YOUR INSTRUCTIONS:
Where the word "nous" shows up in a line below, that line is counted. State how many lines are counted, without any other words.

START RECORDS SUPPLIED

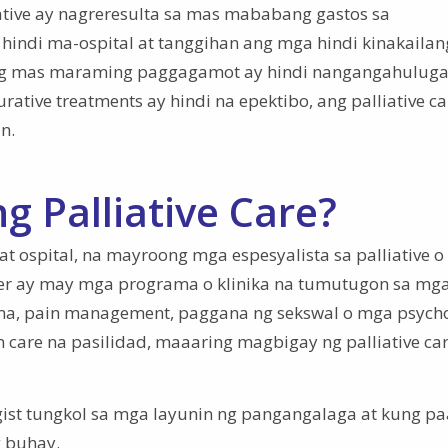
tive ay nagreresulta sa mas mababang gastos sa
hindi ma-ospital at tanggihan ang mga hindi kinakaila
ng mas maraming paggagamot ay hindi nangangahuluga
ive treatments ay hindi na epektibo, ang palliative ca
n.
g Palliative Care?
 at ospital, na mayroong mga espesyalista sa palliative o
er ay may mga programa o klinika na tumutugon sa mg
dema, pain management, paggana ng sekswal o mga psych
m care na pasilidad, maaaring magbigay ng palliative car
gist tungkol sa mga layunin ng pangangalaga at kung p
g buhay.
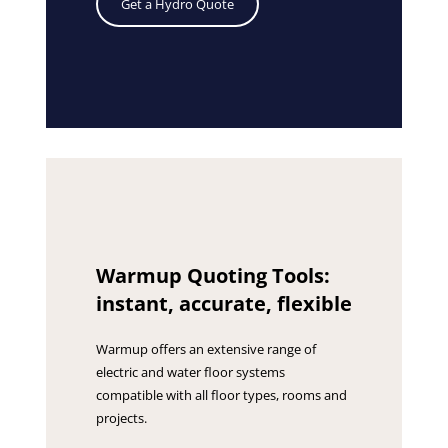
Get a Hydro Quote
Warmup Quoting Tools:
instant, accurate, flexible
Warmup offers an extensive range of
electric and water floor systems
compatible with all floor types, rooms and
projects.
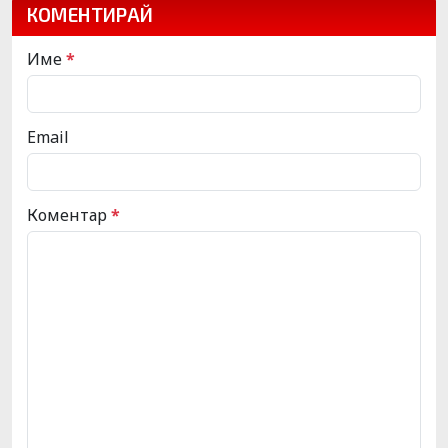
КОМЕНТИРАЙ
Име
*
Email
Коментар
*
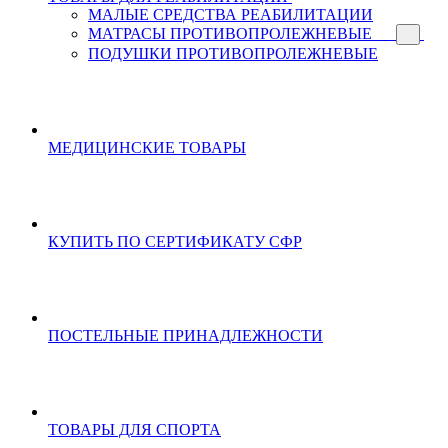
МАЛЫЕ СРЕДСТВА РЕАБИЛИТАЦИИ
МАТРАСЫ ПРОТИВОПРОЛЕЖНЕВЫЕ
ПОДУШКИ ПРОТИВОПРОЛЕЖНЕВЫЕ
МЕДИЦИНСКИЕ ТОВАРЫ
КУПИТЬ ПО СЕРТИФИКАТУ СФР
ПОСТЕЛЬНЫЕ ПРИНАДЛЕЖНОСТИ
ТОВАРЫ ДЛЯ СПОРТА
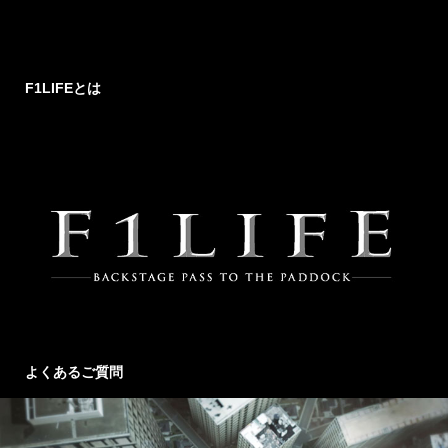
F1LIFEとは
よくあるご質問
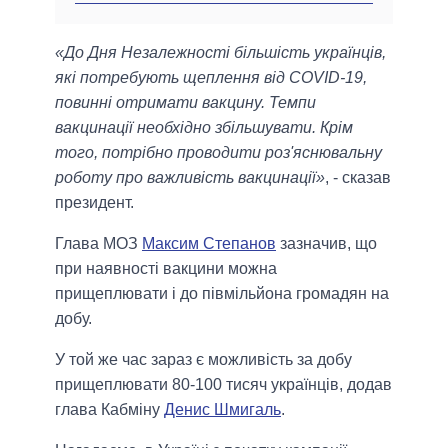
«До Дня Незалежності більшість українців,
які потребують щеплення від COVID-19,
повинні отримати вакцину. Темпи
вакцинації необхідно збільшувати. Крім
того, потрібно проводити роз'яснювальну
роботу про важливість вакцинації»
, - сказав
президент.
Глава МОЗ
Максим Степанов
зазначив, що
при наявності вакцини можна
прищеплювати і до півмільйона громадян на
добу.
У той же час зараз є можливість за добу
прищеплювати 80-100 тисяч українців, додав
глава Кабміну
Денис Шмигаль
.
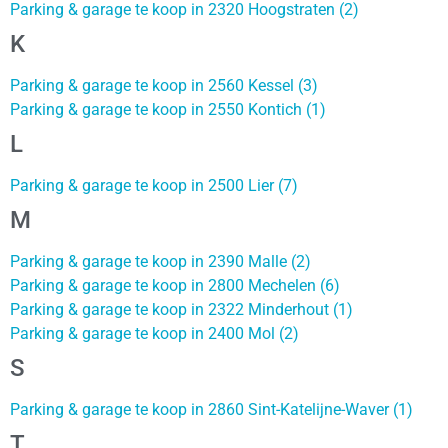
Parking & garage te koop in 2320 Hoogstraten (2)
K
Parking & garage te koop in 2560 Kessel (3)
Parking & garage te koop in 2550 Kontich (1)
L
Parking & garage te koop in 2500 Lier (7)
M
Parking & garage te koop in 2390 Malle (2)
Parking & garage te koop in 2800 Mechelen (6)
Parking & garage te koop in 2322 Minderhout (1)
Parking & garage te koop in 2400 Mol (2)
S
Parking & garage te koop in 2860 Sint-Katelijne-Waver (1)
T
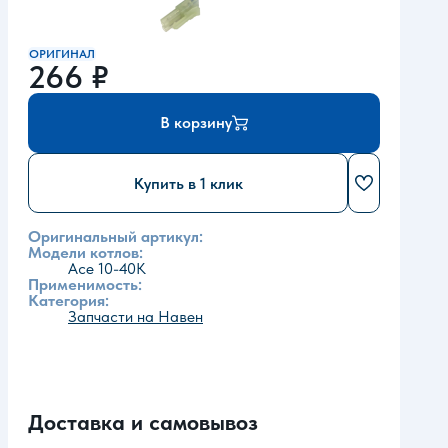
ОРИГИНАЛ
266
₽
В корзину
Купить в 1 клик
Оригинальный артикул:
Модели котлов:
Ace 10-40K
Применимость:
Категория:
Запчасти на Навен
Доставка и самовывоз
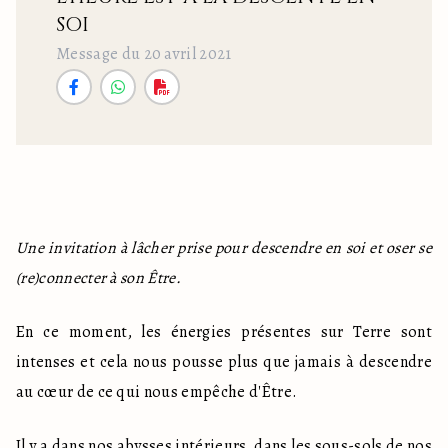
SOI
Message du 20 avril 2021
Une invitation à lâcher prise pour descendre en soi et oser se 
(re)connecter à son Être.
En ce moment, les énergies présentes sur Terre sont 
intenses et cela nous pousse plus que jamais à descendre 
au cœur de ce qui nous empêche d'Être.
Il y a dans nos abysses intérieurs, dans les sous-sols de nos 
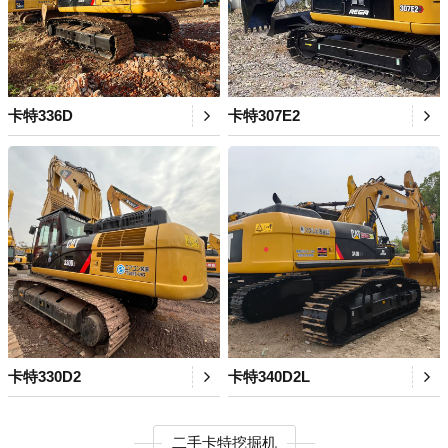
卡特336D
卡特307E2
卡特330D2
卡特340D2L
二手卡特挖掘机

END RECORDS SUPPLIED

WRITTEN SOLUTION:
2